Domain	Assessment item	Status/metric	Clinical action if red flag
Psychiatric stability	PANSS score/clinical impression	Stable vs fluctuating	Do not switch meds if stable; prioritize adjuncts over switching
Psychiatric stability	Suicide risk assessment	Low vs high	If high, prioritize clozapine/Lithium regardless of metabolic risk
Metabolic markers	HbA1c/fasting glucose	< 5.7% (target)	If elevated, consider metformin or GLP-1 RA early
Metabolic markers	Triglyceride/HDL ratio	Target < 3.0	Consider statins or ERS-mitigating nutraceuticals
Anthropometrics	BMI and waist circumference	BMI < 25/waist < 102 cm (male)	7% weight gain from baseline triggers intervention
Lifestyle habits	Smoking status	Yes/no	Provide nicotine replacement or varenicline immediately
Lifestyle habits	Physical activity (steps/day)	Target > 7000	Referral to “exercise as medicine” psychiatric programs
Pharmacology	Medication load	Monotherapy vs polypharmacy	Reduce polypharmacy; calculate chlorpromazine equivalents 600 mg or less

This checklist is designed for clinicians to use at 3-month intervals to ensure that neither metabolic health nor psychiatric stability is being sacrificed. PANSS: Positive and Negative Syndrome Scale; HbA1c: Glycated hemoglobin; HDL: High-density lipoprotein; BIM: Body mass index; GLP-1 RA: Glucagon-like peptide 1 receptor agonist; ERS: Endoplasmic reticulum stress.

CONCLUSION

The pharmacotherapy of schizophrenia represents one of the most intricate risk-benefit assessments in contemporary medicine. Antipsychotic medications are imperative in the management of psychotic symptoms and the prevention of relapse; nevertheless, these medications are frequently met with apprehension due to their association with metabolic and cardiovascular adverse effects. Contrary to popular belief, pharmaceuticals that are commonly prescribed to treat physical ailments have been shown to have significant benefits in prolonging patients’ lives. In contemplating future prospects, it is imperative to avert a potential dearth in treatment for underlying psychosis, precipitated by an overcautious approach to the adverse effects of antipsychotic medications.
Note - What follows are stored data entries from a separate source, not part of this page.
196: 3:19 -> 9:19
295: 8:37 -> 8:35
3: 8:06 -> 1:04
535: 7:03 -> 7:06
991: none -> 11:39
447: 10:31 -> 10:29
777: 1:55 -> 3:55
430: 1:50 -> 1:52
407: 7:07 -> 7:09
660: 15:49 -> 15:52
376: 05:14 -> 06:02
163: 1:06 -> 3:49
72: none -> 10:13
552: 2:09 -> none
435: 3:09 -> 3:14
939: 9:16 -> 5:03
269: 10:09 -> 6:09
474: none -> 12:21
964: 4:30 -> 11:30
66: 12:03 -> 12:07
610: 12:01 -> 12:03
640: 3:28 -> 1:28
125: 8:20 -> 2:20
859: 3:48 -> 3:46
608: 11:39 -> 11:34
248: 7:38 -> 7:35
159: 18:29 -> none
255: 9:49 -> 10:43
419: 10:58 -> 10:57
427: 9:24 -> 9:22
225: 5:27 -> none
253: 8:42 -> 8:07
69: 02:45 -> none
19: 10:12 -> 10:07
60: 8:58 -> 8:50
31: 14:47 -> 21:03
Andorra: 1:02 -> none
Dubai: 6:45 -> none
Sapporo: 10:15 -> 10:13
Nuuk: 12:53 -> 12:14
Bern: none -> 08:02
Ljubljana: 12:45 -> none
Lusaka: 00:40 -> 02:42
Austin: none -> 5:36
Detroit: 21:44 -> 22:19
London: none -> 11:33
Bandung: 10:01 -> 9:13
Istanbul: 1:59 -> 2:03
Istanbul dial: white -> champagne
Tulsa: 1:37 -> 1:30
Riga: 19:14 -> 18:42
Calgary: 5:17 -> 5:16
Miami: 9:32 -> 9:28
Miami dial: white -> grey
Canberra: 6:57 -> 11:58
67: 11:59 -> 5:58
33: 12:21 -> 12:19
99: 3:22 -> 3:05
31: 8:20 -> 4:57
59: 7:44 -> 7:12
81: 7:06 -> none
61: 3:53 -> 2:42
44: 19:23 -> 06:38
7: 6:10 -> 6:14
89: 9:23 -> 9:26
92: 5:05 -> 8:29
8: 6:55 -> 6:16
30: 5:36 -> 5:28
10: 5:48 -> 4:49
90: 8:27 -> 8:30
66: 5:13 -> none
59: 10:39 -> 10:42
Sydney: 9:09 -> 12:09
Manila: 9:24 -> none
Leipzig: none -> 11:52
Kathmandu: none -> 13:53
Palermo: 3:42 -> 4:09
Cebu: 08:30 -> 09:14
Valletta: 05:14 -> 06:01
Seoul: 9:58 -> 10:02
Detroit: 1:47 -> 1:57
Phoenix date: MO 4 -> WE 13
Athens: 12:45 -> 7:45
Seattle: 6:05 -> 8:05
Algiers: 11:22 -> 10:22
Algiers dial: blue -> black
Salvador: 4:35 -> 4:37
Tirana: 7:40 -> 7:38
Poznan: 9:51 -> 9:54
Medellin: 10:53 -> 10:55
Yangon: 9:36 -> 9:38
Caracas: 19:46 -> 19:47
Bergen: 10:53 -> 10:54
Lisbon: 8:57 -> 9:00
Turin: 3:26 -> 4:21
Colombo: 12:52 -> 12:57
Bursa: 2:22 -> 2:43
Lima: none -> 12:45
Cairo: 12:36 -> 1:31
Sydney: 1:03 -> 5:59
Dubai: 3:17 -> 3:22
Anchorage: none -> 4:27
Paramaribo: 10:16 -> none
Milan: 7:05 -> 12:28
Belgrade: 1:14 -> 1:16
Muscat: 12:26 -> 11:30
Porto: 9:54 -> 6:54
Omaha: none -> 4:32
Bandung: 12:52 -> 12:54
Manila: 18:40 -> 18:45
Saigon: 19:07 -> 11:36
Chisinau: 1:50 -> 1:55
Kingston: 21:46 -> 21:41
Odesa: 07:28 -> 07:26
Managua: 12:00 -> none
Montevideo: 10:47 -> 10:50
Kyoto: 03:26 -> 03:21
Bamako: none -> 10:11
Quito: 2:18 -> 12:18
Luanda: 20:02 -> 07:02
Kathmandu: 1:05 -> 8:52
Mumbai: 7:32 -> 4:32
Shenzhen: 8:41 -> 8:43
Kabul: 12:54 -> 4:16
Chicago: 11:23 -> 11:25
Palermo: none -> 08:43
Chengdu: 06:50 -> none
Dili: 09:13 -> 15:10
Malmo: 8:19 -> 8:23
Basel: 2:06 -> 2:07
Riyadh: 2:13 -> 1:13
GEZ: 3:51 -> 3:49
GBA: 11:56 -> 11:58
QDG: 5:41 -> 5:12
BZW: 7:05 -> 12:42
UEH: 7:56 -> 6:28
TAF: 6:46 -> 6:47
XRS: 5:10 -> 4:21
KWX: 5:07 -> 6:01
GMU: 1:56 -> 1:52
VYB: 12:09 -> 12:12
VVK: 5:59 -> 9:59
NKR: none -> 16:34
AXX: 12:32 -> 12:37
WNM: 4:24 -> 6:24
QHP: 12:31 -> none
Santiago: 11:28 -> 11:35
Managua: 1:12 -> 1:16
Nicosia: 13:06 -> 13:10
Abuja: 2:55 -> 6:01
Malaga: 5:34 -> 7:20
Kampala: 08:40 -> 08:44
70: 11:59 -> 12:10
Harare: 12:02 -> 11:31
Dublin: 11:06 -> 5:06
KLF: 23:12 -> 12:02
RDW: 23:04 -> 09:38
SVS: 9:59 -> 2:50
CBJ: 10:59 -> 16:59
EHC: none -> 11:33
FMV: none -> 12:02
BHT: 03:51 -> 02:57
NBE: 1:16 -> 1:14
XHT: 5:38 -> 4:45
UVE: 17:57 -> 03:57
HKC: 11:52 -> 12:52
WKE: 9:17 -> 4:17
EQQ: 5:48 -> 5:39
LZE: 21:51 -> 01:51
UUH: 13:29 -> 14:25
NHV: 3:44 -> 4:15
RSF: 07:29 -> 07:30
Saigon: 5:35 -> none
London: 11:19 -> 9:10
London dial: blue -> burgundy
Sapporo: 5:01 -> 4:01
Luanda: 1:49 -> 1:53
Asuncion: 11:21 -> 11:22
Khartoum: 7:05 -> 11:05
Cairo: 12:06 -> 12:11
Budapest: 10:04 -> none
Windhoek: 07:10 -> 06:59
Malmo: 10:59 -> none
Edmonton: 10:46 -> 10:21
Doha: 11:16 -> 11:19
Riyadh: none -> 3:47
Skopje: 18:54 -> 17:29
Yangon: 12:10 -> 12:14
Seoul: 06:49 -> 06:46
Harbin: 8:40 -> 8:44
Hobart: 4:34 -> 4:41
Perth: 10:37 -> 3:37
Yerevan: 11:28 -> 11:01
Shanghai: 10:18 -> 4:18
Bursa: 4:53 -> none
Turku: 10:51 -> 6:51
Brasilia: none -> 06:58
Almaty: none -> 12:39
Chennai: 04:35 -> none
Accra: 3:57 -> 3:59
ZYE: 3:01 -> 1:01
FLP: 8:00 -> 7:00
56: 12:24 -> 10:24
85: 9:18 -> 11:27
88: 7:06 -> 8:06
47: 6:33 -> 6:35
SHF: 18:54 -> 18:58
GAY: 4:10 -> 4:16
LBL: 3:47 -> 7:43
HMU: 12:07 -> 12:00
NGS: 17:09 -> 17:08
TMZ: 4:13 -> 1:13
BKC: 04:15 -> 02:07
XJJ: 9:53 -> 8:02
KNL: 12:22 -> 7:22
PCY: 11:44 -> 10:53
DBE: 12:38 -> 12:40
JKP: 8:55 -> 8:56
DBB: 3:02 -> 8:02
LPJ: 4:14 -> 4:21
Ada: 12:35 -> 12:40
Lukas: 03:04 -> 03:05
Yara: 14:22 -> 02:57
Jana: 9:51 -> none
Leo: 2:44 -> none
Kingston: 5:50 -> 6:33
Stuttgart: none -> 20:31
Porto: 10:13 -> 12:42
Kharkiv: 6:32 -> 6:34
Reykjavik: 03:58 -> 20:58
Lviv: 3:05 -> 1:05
The future direction of research in this field will likely center on recognizing that the “mind” and “body” in schizophrenia are interconnected through molecular pathways such as ERS and behavioral pathways such as lifestyle habits influenced by symptoms. In order to extend the lifespan of this vulnerable population, it is essential to emphasize the introduction of research and clinical methods that ensure a balanced approach that comprehensively evaluates patients, considers the need for symptom management, and recognizes the molecular basis of metabolic risks. It is imperative to shift our perspective regarding the notion that mental well-being and cardiovascular health are inherently incompatible.